Chercheurs en maisons closes
Une étude démontre l'importance de rejoindre,
dans les lieux qu'ils fréquentent, les clients des prostituées
béninoises
Les campagnes de prévention des MTS et du sida dans
les pays en voie de développement ciblent surtout un groupe
à hauts risques: les prostituées. Du coup, ces
opérations négligent un autre segment de la population,
complémentaire au premier et tout aussi problématique:
leurs clients. "Ils constituent un vecteur important de
propagation des MTS et, en plus, ils jouent le rôle de
pont pour la transmission de ces maladies entre les prostituées
(dont 40 % sont porteuses du VIH) et les autres femmes de la
population", font valoir le professeur Michel Alary et ses
collègues Lowndes, Mukenge-Tshibaka et Bédard de
l'Unité de recherche en santé des populations de
la Faculté de médecine, ainsi que neuf autres chercheurs,
dans le dernier numéro de la revue scientifique Sexually
Transmitted Infections.
Si les campagnes de prévention ont négligé
les hommes qui ont recours aux services des prostituées,
c'est que, jusqu'à présent, ils étaient
considérés trop difficiles à rejoindre.
Afin de démonter la pertinence de campagnes qui leur seraient
destinées, Michel Alary et ses collègues ont organisé
une opération sur le terrain des prostituées, dans
treize bars et bordels de Cotonou au Bénin. Entre mai
et août 1998, au fil de 47 soirées de travail, ils
ont ainsi recruté plus de 400 sujets au moment où
ceux-ci se présentaient sur les lieux où les travailleuses
du sexe offrent leurs services. Avant de visiter une prostituée,
ces hommes ont accepté de fournir un échantillon
d'urine à des fins de dépistage de MTS. Une partie
de l'échantillon était immédiatement soumise
à un test de terrain rapide et peu coûteux, le LED
(leucocyte esterase dipstick). Le reste prenait le chemin
de laboratoires québécois pour faire l'objet de
tests plus sophistiqués, histoire de vérifier la
fiabilité du test de terrain. Au sortir de leur visite
chez la prostituée, les participants devaient répondre
à une série de questions relatives à leurs
comportements sexuels et se soumettre à un examen médical.
Les chercheurs ont ainsi découvert que 8 % des participants
étaient porteurs du sida.

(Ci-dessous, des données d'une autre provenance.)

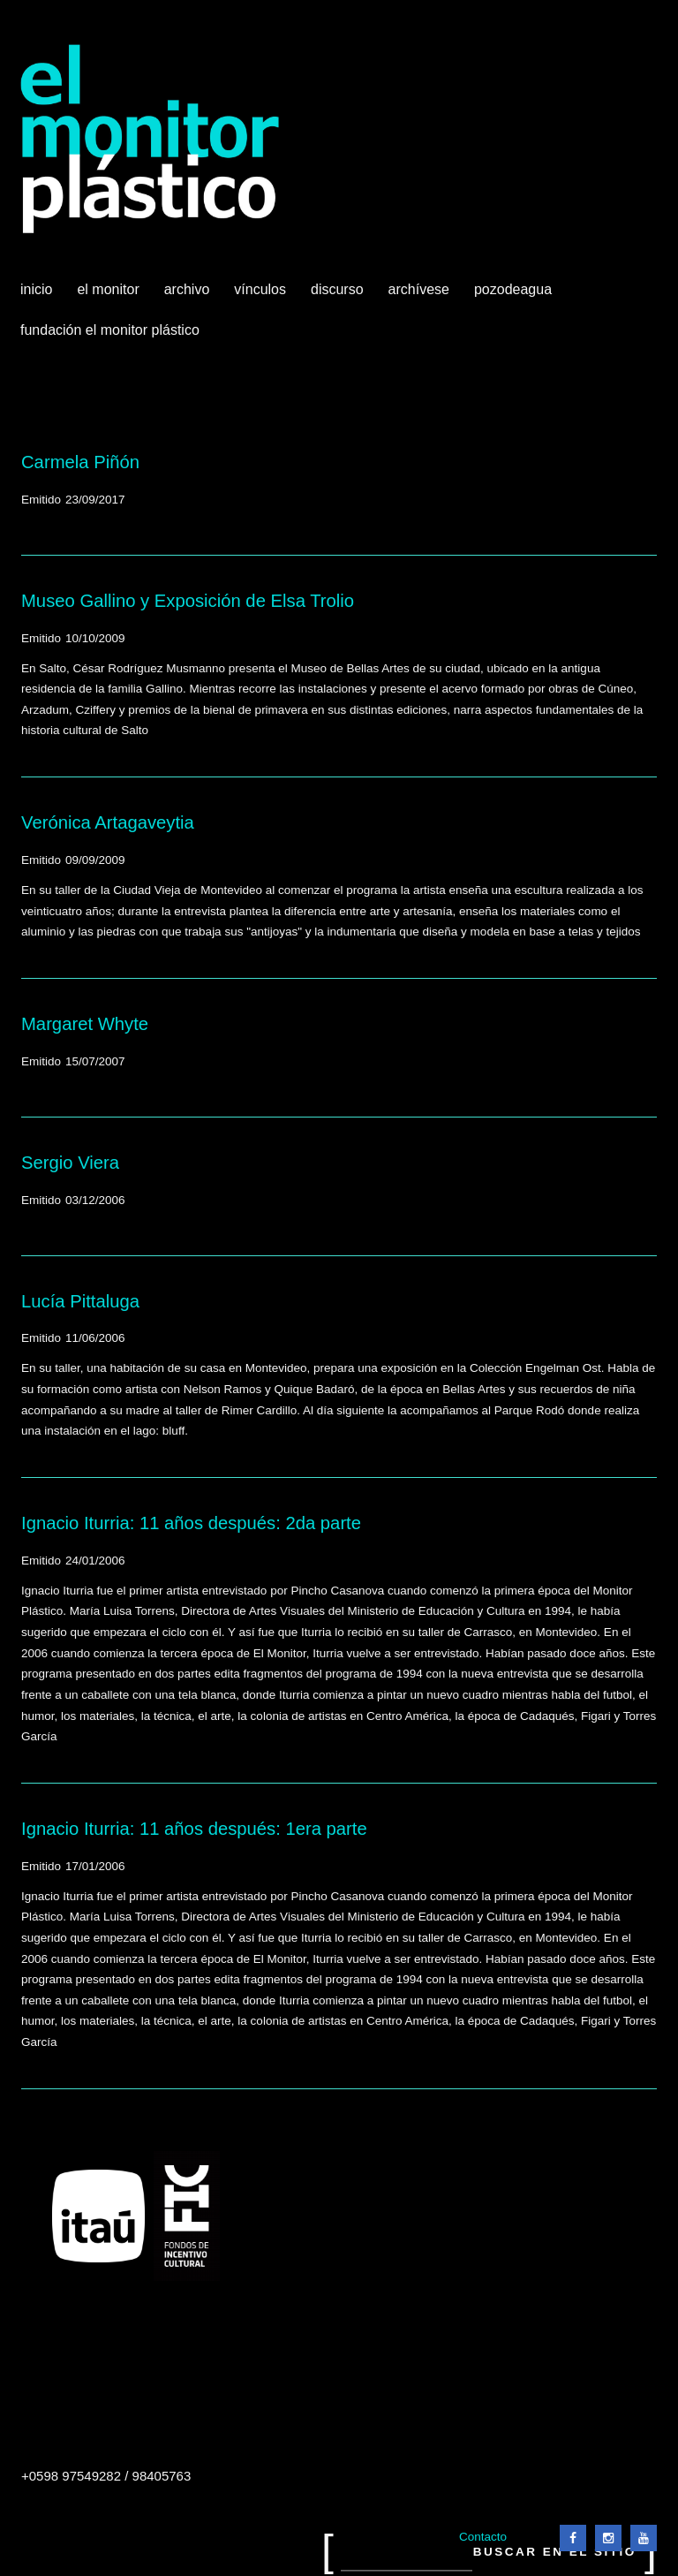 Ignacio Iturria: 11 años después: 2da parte (191, 1523)
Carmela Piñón (80, 462)
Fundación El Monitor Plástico (110, 329)
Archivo (189, 296)
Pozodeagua (514, 296)
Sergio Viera (70, 1162)
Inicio (36, 289)
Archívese (418, 289)
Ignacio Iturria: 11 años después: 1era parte (194, 1828)
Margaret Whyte (84, 1024)
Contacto (483, 2536)
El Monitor (109, 296)
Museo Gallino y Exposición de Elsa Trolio (187, 600)
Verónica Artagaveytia (107, 822)
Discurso (337, 289)
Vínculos (262, 296)
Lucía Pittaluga (80, 1301) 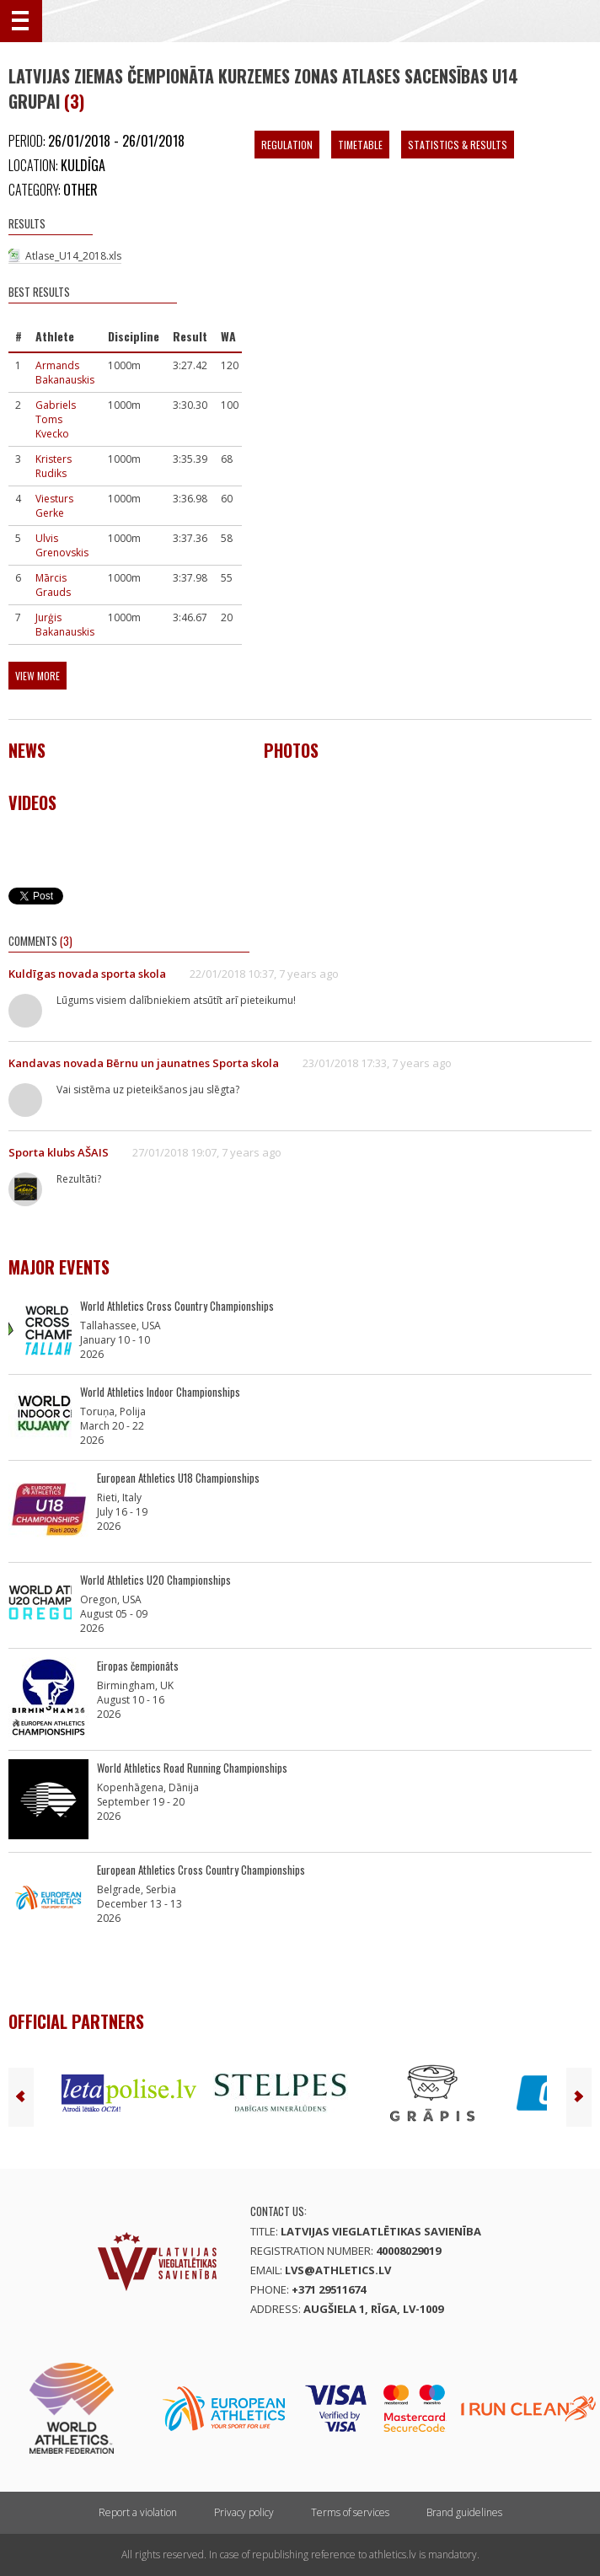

De plus, 5 % avaient la gonorrhée,
3 % avaient une chlamydiose et 3 % avaient une trichomonase (des
traitements gratuits étaient offerts aux personnes atteintes).
Le test LED s'est révélé relativement fiable
pour les gonorrhées et les chlamydioses, mais pas pour
les trichomonases.
Plus de 80 % des hommes porteurs d'une de ces trois MTS ne présentaient
aucun symptôme apparent et une forte proportion des participants
(44 %) n'avait pas utilisé de condom avec la prostituée
qu'ils venaient tout juste de visiter, même si les chercheurs
leur en avaient offerts gratuitement à leur arrivée.
"Le fait que la très grande majorité des gonorrhées
et des infections à chlamydia soient asymptomatiques dans
cette population suggère que des programmes de dépistage
et d'intervention pourraient être très utiles dans
ce groupe à hauts risques", concluent les chercheurs.
Ils proposent donc aux responsables de la santé d'imiter
le protocole employé dans leur étude en se rendant
régulièrement sur les lieux de travail des prostituées
pour y mener des opérations de dépistage, de traitement
et d'information auprès des clients.